Repeat exactly, please, the opening lines of the data below, through and including the line where "21 augustus" sits.

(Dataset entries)
○ ○ ○ ○
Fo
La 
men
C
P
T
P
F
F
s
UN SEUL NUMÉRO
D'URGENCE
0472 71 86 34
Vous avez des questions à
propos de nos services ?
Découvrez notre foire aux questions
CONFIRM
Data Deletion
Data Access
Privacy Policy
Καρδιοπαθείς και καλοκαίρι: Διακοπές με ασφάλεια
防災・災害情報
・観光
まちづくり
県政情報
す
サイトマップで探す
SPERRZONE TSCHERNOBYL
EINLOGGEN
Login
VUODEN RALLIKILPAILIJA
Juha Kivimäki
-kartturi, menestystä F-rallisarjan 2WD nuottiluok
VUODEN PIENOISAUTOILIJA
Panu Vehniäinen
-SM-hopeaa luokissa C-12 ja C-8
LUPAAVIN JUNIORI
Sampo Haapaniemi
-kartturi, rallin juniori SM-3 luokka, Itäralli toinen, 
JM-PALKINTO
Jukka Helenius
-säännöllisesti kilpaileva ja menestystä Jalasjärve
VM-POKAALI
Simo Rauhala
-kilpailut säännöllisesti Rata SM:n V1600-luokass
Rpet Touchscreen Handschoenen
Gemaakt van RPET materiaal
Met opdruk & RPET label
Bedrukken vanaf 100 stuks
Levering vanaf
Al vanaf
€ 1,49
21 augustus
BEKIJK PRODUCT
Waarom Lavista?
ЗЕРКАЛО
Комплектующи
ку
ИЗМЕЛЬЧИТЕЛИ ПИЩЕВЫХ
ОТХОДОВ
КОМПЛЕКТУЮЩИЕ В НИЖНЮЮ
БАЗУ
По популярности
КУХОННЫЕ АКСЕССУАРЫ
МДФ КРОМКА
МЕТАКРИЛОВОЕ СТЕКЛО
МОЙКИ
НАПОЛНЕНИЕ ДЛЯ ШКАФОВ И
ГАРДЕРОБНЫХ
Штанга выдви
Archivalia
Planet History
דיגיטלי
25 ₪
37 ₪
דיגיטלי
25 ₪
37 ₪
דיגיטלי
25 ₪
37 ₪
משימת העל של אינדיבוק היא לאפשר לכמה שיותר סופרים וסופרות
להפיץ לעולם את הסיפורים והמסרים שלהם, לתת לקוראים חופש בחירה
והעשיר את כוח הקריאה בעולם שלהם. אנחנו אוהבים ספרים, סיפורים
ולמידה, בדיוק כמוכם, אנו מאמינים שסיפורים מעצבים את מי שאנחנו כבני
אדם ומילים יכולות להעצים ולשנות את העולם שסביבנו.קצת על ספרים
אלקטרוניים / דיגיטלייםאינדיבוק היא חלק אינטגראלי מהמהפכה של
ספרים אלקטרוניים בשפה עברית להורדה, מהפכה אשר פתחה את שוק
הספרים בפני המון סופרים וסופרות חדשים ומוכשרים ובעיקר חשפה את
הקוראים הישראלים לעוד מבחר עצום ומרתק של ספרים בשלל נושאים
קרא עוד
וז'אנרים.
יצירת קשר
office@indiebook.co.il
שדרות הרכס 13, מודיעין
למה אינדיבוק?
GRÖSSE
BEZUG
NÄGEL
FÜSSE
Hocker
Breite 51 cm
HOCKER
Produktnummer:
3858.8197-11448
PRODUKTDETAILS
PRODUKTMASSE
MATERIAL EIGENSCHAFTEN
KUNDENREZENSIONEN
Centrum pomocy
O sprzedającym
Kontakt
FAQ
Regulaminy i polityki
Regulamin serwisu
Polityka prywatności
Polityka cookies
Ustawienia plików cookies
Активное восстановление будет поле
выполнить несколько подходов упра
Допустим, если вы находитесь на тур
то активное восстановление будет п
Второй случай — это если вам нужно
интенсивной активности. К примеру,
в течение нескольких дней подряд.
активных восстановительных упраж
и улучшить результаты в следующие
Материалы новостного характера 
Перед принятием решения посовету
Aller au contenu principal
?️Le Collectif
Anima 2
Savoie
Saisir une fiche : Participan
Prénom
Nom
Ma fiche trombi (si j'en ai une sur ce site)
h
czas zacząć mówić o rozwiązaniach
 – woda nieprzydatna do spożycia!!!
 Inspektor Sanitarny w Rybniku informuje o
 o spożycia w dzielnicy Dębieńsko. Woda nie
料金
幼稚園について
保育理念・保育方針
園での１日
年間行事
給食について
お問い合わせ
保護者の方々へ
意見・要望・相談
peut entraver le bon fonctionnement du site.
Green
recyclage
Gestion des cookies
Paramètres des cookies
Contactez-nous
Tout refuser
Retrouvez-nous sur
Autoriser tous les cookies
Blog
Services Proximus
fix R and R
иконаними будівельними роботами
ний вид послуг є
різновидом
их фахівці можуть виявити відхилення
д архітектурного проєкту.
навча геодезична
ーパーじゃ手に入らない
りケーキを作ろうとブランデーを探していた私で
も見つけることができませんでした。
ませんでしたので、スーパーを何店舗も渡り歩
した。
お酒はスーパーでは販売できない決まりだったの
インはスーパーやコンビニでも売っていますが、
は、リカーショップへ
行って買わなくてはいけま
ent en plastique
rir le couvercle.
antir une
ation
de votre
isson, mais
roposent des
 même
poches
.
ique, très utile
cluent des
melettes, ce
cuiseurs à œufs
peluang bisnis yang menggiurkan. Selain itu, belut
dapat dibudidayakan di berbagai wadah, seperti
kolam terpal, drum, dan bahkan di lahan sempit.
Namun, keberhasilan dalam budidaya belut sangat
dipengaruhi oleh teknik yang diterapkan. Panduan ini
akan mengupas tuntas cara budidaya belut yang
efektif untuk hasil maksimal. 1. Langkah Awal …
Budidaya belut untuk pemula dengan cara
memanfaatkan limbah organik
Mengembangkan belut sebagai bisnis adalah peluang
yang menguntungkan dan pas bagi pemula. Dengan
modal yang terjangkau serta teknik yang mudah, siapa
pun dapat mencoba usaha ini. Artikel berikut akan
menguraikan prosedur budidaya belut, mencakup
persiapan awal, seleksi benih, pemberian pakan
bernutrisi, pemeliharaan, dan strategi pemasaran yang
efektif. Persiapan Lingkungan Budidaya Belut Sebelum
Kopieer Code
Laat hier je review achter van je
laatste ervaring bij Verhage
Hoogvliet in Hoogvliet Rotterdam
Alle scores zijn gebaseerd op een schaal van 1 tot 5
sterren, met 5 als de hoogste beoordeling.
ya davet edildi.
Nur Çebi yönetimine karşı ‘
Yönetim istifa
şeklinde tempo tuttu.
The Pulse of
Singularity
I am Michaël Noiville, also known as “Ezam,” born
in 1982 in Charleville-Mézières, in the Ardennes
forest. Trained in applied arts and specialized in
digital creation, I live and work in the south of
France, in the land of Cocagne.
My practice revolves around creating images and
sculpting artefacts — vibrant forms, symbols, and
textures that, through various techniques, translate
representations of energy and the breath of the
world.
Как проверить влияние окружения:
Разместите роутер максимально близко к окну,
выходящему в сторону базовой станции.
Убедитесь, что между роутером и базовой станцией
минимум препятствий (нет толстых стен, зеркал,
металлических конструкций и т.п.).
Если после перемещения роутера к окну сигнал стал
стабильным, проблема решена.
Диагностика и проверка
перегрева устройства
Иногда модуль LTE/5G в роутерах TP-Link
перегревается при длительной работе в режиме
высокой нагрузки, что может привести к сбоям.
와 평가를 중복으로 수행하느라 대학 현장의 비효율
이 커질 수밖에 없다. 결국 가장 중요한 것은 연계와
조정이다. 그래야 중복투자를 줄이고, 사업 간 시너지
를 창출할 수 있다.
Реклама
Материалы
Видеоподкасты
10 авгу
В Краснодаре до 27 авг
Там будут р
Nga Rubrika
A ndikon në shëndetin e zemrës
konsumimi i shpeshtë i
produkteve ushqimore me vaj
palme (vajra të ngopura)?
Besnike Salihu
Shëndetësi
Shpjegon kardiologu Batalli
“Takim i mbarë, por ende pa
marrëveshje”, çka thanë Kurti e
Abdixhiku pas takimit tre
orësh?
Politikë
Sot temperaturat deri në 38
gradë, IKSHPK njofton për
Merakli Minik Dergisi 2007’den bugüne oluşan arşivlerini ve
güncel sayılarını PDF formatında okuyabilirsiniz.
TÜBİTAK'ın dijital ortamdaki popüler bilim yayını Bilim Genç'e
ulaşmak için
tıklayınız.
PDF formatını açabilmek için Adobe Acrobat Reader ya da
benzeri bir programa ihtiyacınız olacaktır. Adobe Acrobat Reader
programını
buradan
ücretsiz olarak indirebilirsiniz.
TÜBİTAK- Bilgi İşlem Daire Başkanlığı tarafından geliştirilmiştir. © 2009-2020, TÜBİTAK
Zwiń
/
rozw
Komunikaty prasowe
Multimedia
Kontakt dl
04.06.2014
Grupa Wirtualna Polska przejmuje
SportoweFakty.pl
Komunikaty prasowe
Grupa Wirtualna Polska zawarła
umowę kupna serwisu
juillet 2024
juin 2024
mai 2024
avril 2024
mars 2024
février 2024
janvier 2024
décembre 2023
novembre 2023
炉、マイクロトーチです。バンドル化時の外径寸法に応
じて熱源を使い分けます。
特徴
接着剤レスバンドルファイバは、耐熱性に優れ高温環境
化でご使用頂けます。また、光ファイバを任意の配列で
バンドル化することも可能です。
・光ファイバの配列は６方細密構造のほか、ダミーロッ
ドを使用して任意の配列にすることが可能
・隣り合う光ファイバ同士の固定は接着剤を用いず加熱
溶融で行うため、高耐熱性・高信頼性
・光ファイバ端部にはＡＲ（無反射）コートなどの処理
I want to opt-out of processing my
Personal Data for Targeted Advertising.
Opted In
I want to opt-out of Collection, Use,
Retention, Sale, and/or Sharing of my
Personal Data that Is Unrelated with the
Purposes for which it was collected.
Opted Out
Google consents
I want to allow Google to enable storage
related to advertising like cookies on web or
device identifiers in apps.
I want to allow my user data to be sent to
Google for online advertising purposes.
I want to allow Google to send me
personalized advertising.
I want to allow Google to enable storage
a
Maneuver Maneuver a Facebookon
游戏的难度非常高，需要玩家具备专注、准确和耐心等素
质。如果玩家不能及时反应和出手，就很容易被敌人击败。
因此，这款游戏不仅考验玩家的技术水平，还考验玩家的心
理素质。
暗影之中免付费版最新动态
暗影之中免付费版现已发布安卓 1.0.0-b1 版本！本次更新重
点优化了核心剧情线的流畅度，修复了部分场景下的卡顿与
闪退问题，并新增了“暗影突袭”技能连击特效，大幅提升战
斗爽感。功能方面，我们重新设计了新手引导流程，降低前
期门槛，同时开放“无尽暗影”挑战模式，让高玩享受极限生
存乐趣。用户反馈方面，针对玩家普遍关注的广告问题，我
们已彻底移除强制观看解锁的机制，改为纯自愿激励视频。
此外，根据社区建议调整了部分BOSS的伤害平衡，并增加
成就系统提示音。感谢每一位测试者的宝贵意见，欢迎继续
○ ○ ○ ○
# RESPONSE TO THIS TASK
Fo
La 
men
C
P
T
P
F
F
s
UN SEUL NUMÉRO
D'URGENCE
0472 71 86 34
Vous avez des questions à
propos de nos services ?
Découvrez notre foire aux questions
CONFIRM
Data Deletion
Data Access
Privacy Policy
Καρδιοπαθείς και καλοκαίρι: Διακοπές με ασφάλεια
防災・災害情報
・観光
まちづくり
県政情報
す
サイトマップで探す
SPERRZONE TSCHERNOBYL
EINLOGGEN
Login
VUODEN RALLIKILPAILIJA
Juha Kivimäki
-kartturi, menestystä F-rallisarjan 2WD nuottiluok
VUODEN PIENOISAUTOILIJA
Panu Vehniäinen
-SM-hopeaa luokissa C-12 ja C-8
LUPAAVIN JUNIORI
Sampo Haapaniemi
-kartturi, rallin juniori SM-3 luokka, Itäralli toinen, 
JM-PALKINTO
Jukka Helenius
-säännöllisesti kilpaileva ja menestystä Jalasjärve
VM-POKAALI
Simo Rauhala
-kilpailut säännöllisesti Rata SM:n V1600-luokass
Rpet Touchscreen Handschoenen
Gemaakt van RPET materiaal
Met opdruk & RPET label
Bedrukken vanaf 100 stuks
Levering vanaf
Al vanaf
€ 1,49
21 augustus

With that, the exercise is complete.